The October 17, 1912 addition of the Glenwood City Tribune modestly proclaimed, “Most Famous America’s Citizen Tarries Briefly in the Best Town on Earth”.
Former President Theodore Roosevelt was traveling on a Soo line train from Duluth to Oshkosh campaigning to defeat William Howard Taft, Roosevelt’s handpicked successor. He was bearing the mantel of the Progressive ‘Bull Moose’ Party, which had earlier that summer broken away from the Republicans. Roosevelt arrived with little fanfare on Friday, October 12th, 1912 greeted by 100 to 200 people. The Tribune decried the fact that they had no notice of the visit and opined had more notice been given, that a crowd of 500 or 1000 would have been on hand to greet the former president. Glenwood City’s moment in the spotlight was short lived. “The train stopped but a minute, and before he had spoken a half dozen sentences of the brief speech which he began from the rear platform of his sumptuously furnished private car, the modern caravan of travel resumed it’s journey and Teddy had to cut it short, concluding with the words: “Well, goodbye and good luck to you!”.”

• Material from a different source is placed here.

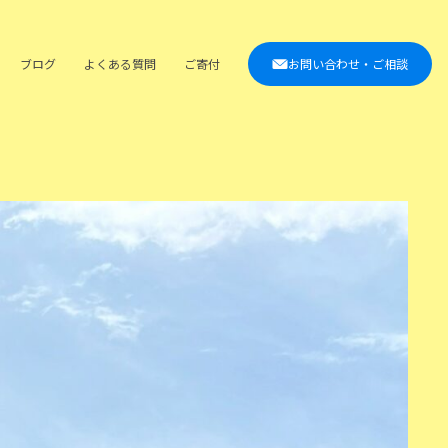
ブログ
よくある質問
ご寄付
お問い合わせ・ご相談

The appearance of the former President seems to have caught citizens of our community by complete surprise as the train rolled out of site the Tribune reported, “that for some reason the crowd was singularly undemonstrative. There was not a cheer, and the most noted man in America passed out of view smiling and bowing cordially from his conspicuous place on the receding train amid comparative silence.” The Tribune did not attribute this to disrespect or hostility but concluded, “the crowd appeared to be simply tongue tied and throat bound probably as a result of being suddenly brought face to face with a man so eminent”.
Less than an hour after leaving Glenwood City, the ex-President arrived in Colfax, where according to the Colfax Messenger, he was greeted by a crowd of people and school children who shouted and waved flags on his arrival. Colfax basked in the pride of “being the only town in Dunn County favored with a call by the Bull Moose Candidate” and having provided the ex-President “with a crowd of interested spectators that would have done credit to many of the large cities.”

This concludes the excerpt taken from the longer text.